What is needed - All of the records below are to be given again word for word, with the pictures removed.

Collected data -
• • • • •

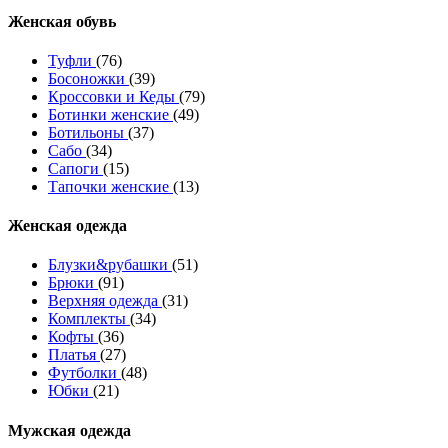
Женcкая обувь
Туфли
(76)
Босоножки
(39)
Кроссовки и Кеды
(79)
Ботинки женские
(49)
Ботильоны
(37)
Сабо
(34)
Сапоги
(15)
Тапочки женские
(13)
Женская одежда
Блузки&рубашки
(51)
Брюки
(91)
Верхняя одежда
(31)
Комплекты
(34)
Кофты
(36)
Платья
(27)
Футболки
(48)
Юбки
(21)
Мужская одежда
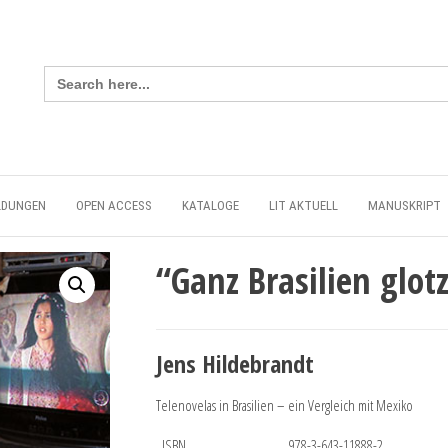
Search
for:
LDUNGEN
OPEN ACCESS
KATALOGE
LIT AKTUELL
MANUSKRIPT
“Ganz Brasilien glot
Jens Hildebrandt
Telenovelas in Brasilien – ein Vergleich mit Mexiko
ISBN
978-3-643-11888-2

• • • • •

Solution below -
Женcкая обувь
Туфли
(76)
Босоножки
(39)
Кроссовки и Кеды
(79)
Ботинки женские
(49)
Ботильоны
(37)
Сабо
(34)
Сапоги
(15)
Тапочки женские
(13)
Женская одежда
Блузки&рубашки
(51)
Брюки
(91)
Верхняя одежда
(31)
Комплекты
(34)
Кофты
(36)
Платья
(27)
Футболки
(48)
Юбки
(21)
Мужская одежда
Search
for:
LDUNGEN
OPEN ACCESS
KATALOGE
LIT AKTUELL
MANUSKRIPT
“Ganz Brasilien glot
Jens Hildebrandt
Telenovelas in Brasilien – ein Vergleich mit Mexiko
ISBN
978-3-643-11888-2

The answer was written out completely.